Atente. Jusante, infra, por modo dadivoso de agradar nossa e minha "amizadagem", recolho excertos do Grande Sertão, em que Riobaldo fala de Deus e da religião, cuja matéria ele trocou muita sábia conversa com seu Compadre Quelemém, de doutrina Cardéque.

"Compadre Quelemém nunca fala vazio, não subtrata", afirma Riobaldo.

Riobaldo, um socrático, por velhaca sabedoria, sem falsa modéstia, na solta palavra, avisa seu interlocutor, o homem instruído da cidade:

"EU QUASE NADA NÃO SEI. MAS DESCONFIO DE MUITA COISA."

Trechos "cogito", por substancial

"Eu cá, não perco ocasião de religião. Aproveito de todas. Bebo água de todo o rio? uma só para mim é pouca, talvez não me chegue."

"O grande-sertão é a forte arma. Deus é um gatilho"

"A força de Deus quando quer ? moço! ? me dá o medo pavor! Deus vem vindo: ninguém não vê. Ele faz é na lei do mansinho ? assim é o milagre. E Deus ataca bonito, se discutindo, se economiza."

"Refiro ao senhor: um outro doutor, doutor rapaz, que explorava as pedras turmalinas no vale do Arassuaí, discorreu me dizendo que a vida da gente encarna e reencarna, por progresso próprio, mas que Deus não há. Estremeço. Como não ter Deus? Com Deus existindo, tudo dá esperança: sempre um milagre é possível, o mundo se resolve.
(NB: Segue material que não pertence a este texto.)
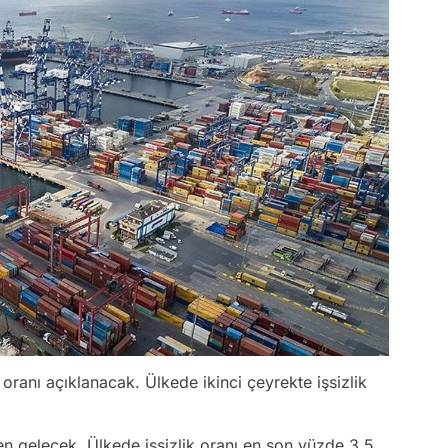
k oranı açıklanacak. Ülkede ikinci çeyrekte işsizlik
en gelecek. Ülkede işsizlik oranı en son yüzde 3,5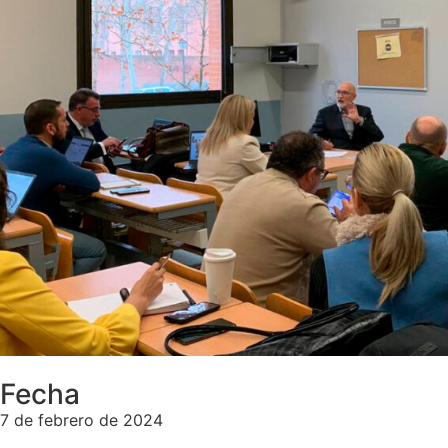
Fecha
7 de febrero de 2024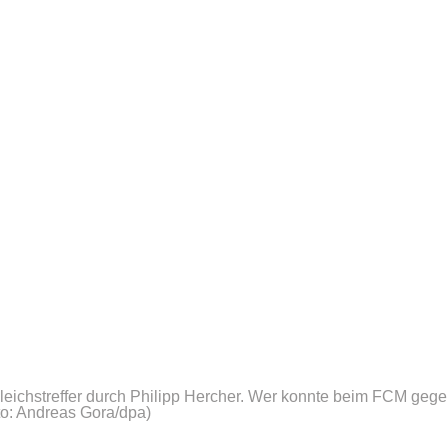
eichstreffer durch Philipp Hercher. Wer konnte beim FCM geg
to: Andreas Gora/dpa)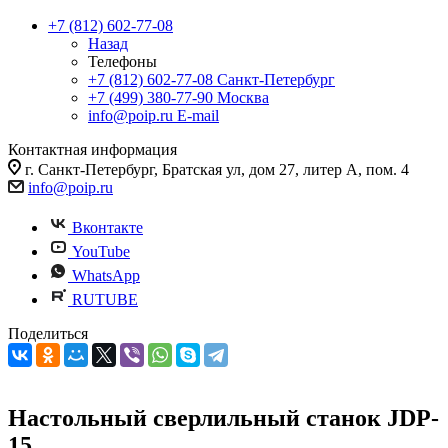
+7 (812) 602-77-08
Назад
Телефоны
+7 (812) 602-77-08
Санкт-Петербург
+7 (499) 380-77-90
Москва
info@poip.ru
E-mail
Контактная информация
г. Санкт-Петербург, Братская ул, дом 27, литер А, пом. 4
info@poip.ru
Вконтакте
YouTube
WhatsApp
RUTUBE
Поделиться
Настольный сверлильный станок JDP-
15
Mas, se não tem Deus, há-de a gente perdidos no vai-vem, a vida é burra. É o aberto perigo das grandes e pequenas horas, não se podendo facilitar ? é todos contra os acasos. Tendo Deus, é menos grave se descuidar um pouquinho, pois, no fim dá certo."

"Deus existe mesmo quando não há. Mas o demônio não precisa de existir para haver."